Selesai Fahrul merapikan sajadah dan memasukkan ke dalam tas, dia mengeluarkan al-quran kecil dari dalam laci meja kerjanya. Ruangan kerja kami tidak besar, samar-samar saya mendengar dia sedang berzikir.
"Gimana sudah dapat kabar?" tanya saya ke Fahrul satu siang tak lama setelah dia selesai berzikir.
"Belum," jawab dia sambil menyenggir. Mimik wajahnya sulit ditutupi. Saya melihat dia sendiri juga sedang mencari info lowongan pekerjaan dari layar monitor yang sedang dibuka.
"Sudah mulai stres lum?" tanya saya kembali.
"Kun Fayakun." Fahrul menutup al-quran yang baru selesai dibaca.
Saya tahu arti Kun Fayakun dari Fahrul. Kalimat sakti Allah atas kehendakNya yang membuat kegelisahan saya mulai melunak. Bahwa apabila ikhlas dan terhimpit pada suatu keadaan yang tidak menyenangkan, hal yang bisa kita lakukan hanya berikhtiar dan tawakal menunggu pertolongan Allah.
"Mungkin saja kita harus mengetuk pintu lebih keras supaya didengar. Caranya? Perbanyak zikir, sholat bila perlu tahajud. Apalagi ini bulan Ramadan. Itu yang diajarkan dalam agamaku. Jika memang kita diberikan pekerjaan berarti memang rejeki kita," serunya. Entah mengapa kalimat terakhirnya bagaikan setrum di pikiran saya tentang membuka pintu rejeki. Kesibukkan kerja selama ini memang membuat kita lebih mementingkan target kerja menjadi prioritas daripada target spiritual.

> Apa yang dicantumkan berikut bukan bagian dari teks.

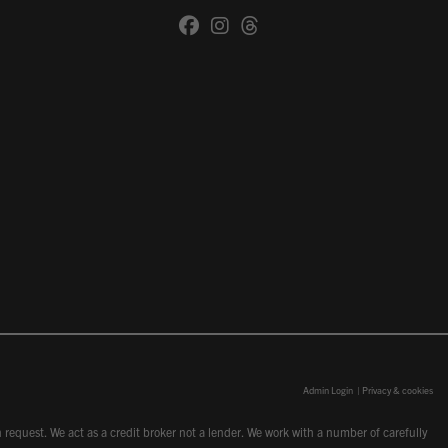
Admin Login
|
Privacy & cookies
request. We act as a credit broker not a lender. We work with a number of carefully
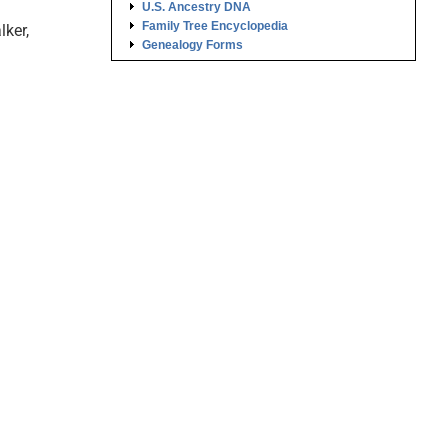
U.S. Ancestry DNA
Family Tree Encyclopedia
lker,
Genealogy Forms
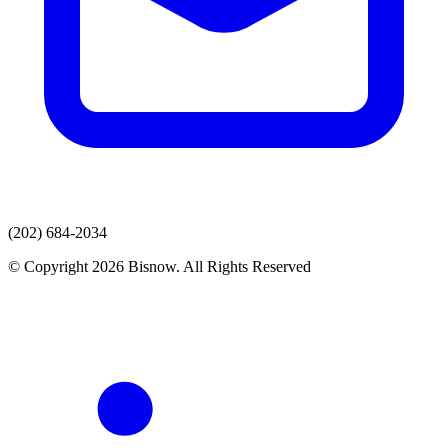
(202) 684-2034
© Copyright 2026 Bisnow. All Rights Reserved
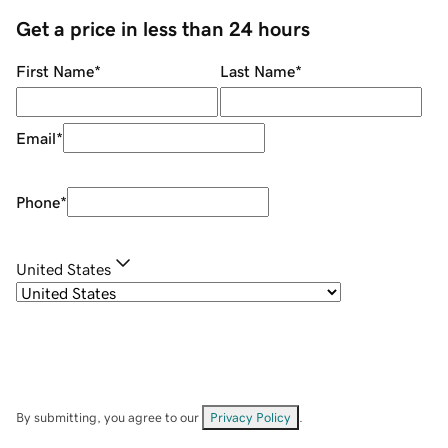
Get a price in less than 24 hours
First Name
*
Last Name
*
Email
*
Phone
*
United States
By submitting, you agree to our
Privacy Policy
.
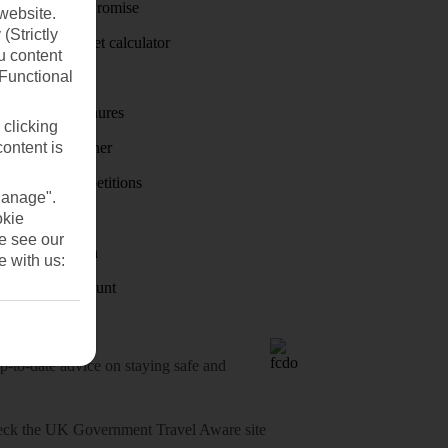
Price-Match Promise
website.
(Strictly
Holiday budget calculator
u content
(Functional
First Choice
Holiday brochures
 clicking
content is
Holiday weather
Holiday competitions
Manage".
Discover
okie
se see our
Visas - Sherpa
e with us:
Student Discount
o-date advice on staying safe and
heck
the UK Government Travel Aware site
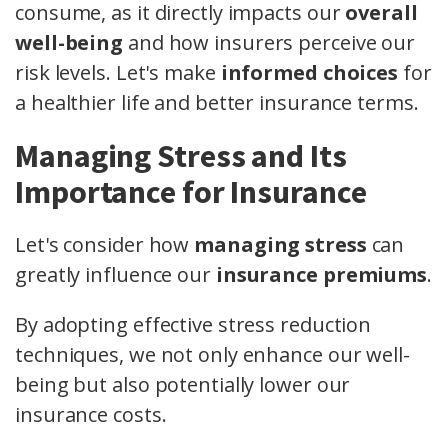
consume, as it directly impacts our
overall
well-being
and how insurers perceive our
risk levels. Let's make
informed choices
for
a healthier life and better insurance terms.
Managing Stress and Its
Importance for Insurance
Let's consider how
managing stress
can
greatly influence our
insurance premiums
.
By adopting effective stress reduction
techniques, we not only enhance our well-
being but also potentially lower our
insurance costs.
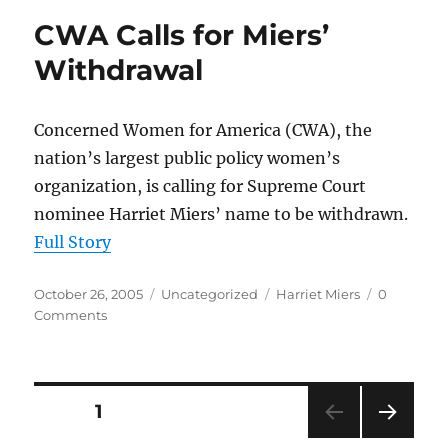
CWA Calls for Miers’
Withdrawal
Concerned Women for America (CWA), the
nation’s largest public policy women’s
organization, is calling for Supreme Court
nominee Harriet Miers’ name to be withdrawn.
Full Story
Posted
Categories
Tags
October 26, 2005
Uncategorized
Harriet Miers
0
on
Comments
Posts
PAGE
1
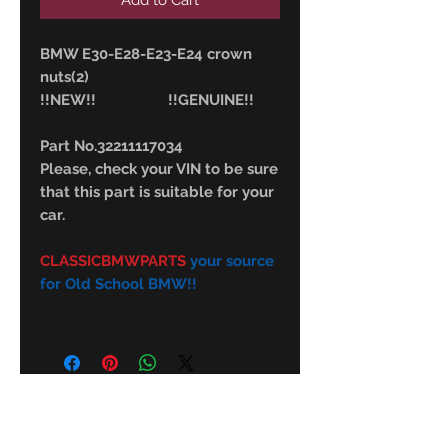
Add to Cart
BMW E30-E28-E23-E24 crown
nuts(2)
!!NEW!! !!GENUINE!!
Part No.32211117034
Please, check your VIN to be sure
that this part is suitable for your
car.
CLASSICBMWPARTS
your source
for Old School BMW!!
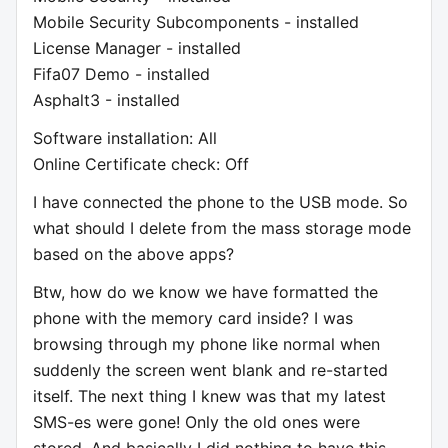
Mobile Security Subcomponents - installed
License Manager - installed
Fifa07 Demo - installed
Asphalt3 - installed
Software installation: All
Online Certificate check: Off
I have connected the phone to the USB mode. So
what should I delete from the mass storage mode
based on the above apps?
Btw, how do we know we have formatted the
phone with the memory card inside? I was
browsing through my phone like normal when
suddenly the screen went blank and re-started
itself. The next thing I knew was that my latest
SMS-es were gone! Only the old ones were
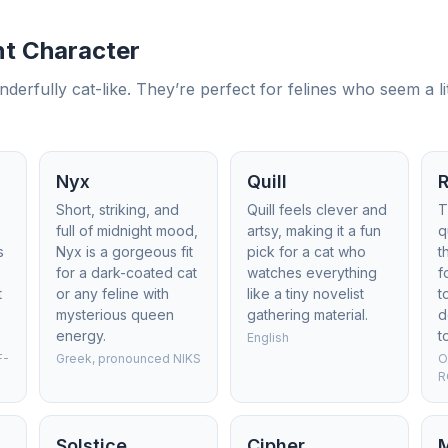
t Character
fully cat-like. They’re perfect for felines who seem a littl
Nyx
Quill
Short, striking, and
Quill feels clever and
T
full of midnight mood,
artsy, making it a fun
q
s
Nyx is a gorgeous fit
pick for a cat who
t
for a dark-coated cat
watches everything
f
t
or any feline with
like a tiny novelist
t
mysterious queen
gathering material.
d
energy.
t
English
F-
Greek, pronounced NIKS
O
R
Solstice
Cipher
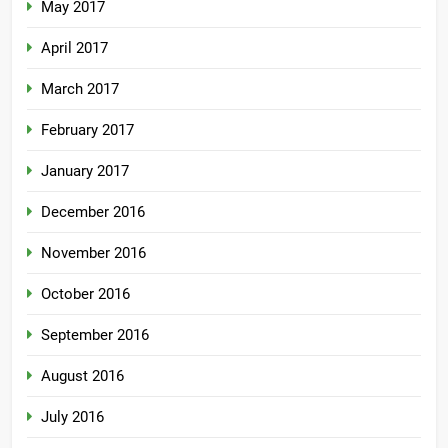
May 2017
April 2017
March 2017
February 2017
January 2017
December 2016
November 2016
October 2016
September 2016
August 2016
July 2016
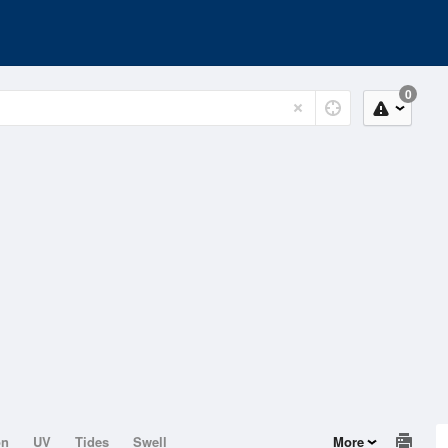
0
on
UV
Tides
Swell
More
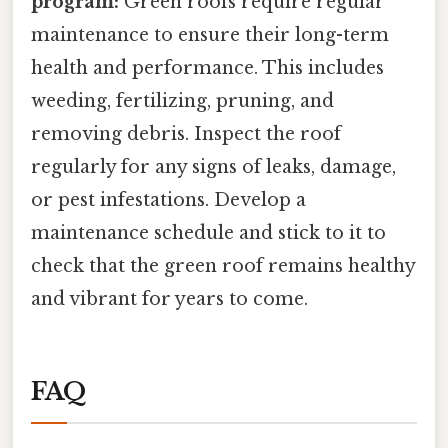
program:
Green roofs require regular
maintenance to ensure their long-term
health and performance. This includes
weeding, fertilizing, pruning, and
removing debris. Inspect the roof
regularly for any signs of leaks, damage,
or pest infestations. Develop a
maintenance schedule and stick to it to
check that the green roof remains healthy
and vibrant for years to come.
FAQ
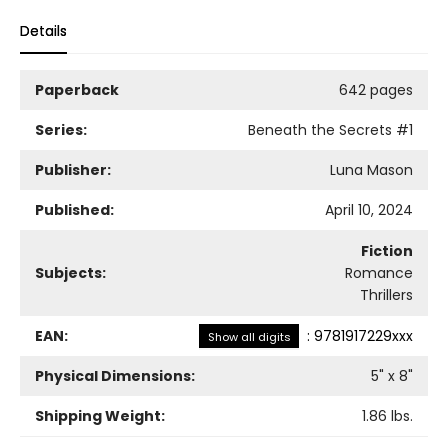
Details
Paperback
642 pages
Series:
Beneath the Secrets
#1
Publisher:
Luna Mason
Published:
April 10, 2024
Fiction
Subjects:
Romance
Thrillers
EAN:
:
9781917229xxx
Show all digits
Physical Dimensions:
5
" x
8
"
Shipping Weight:
1.86
lbs.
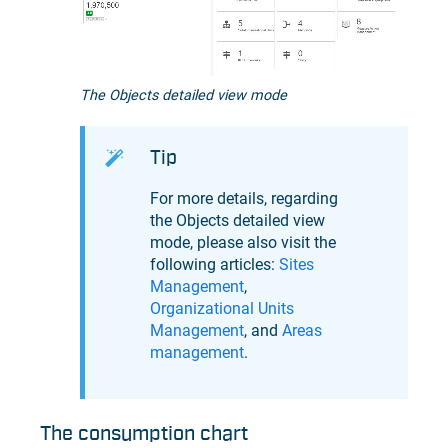
The Objects detailed view mode
Tip
For more details, regarding
the Objects detailed view
mode, please also visit the
following articles:
Sites
Management
,
Organizational Units
Management
, and
Areas
management
.
The consumption chart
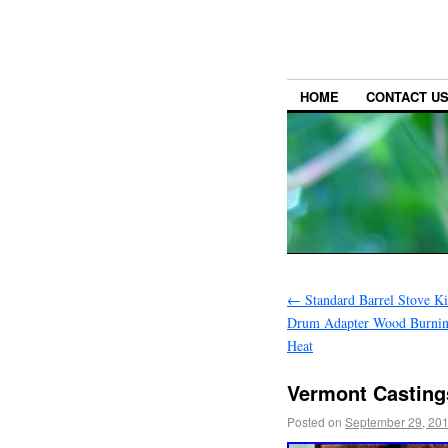
HOME
CONTACT U
←
Standard Barrel Stove Ki
Drum Adapter Wood Burnin
Heat
Vermont Castings
Posted on
September 29, 20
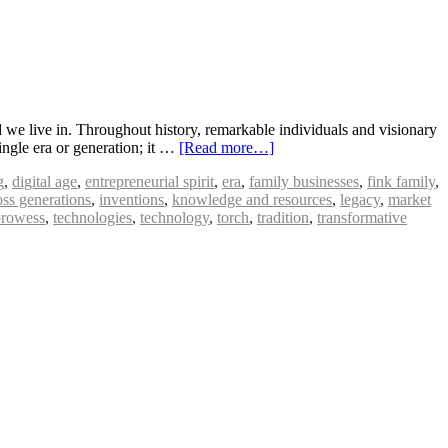
 we live in. Throughout history, remarkable individuals and visionary
ingle era or generation; it …
[Read more…]
g
,
digital age
,
entrepreneurial spirit
,
era
,
family businesses
,
fink family
,
oss generations
,
inventions
,
knowledge and resources
,
legacy
,
market
prowess
,
technologies
,
technology
,
torch
,
tradition
,
transformative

Saya bukan orang suci, namun obrolan dengan Fahrul saat itu memberikan tamparan bagi saya. Ada kelegaan hati setelah bisa melepaskan unek-unek di dalam diri.
Ada Pelangi Sehabis Hujan
Saya percaya Tuhan itu senantiasa akan membuka jalan keluar dari semua kesulitan yang dialami oleh umatNya, dan menunjukkan jalan menuju kesuksesan. Hal yang saya imanin adalah burung saja Tuhan beri makan, mengapa kita makhluk ciptaanNya harus takut kelaparan?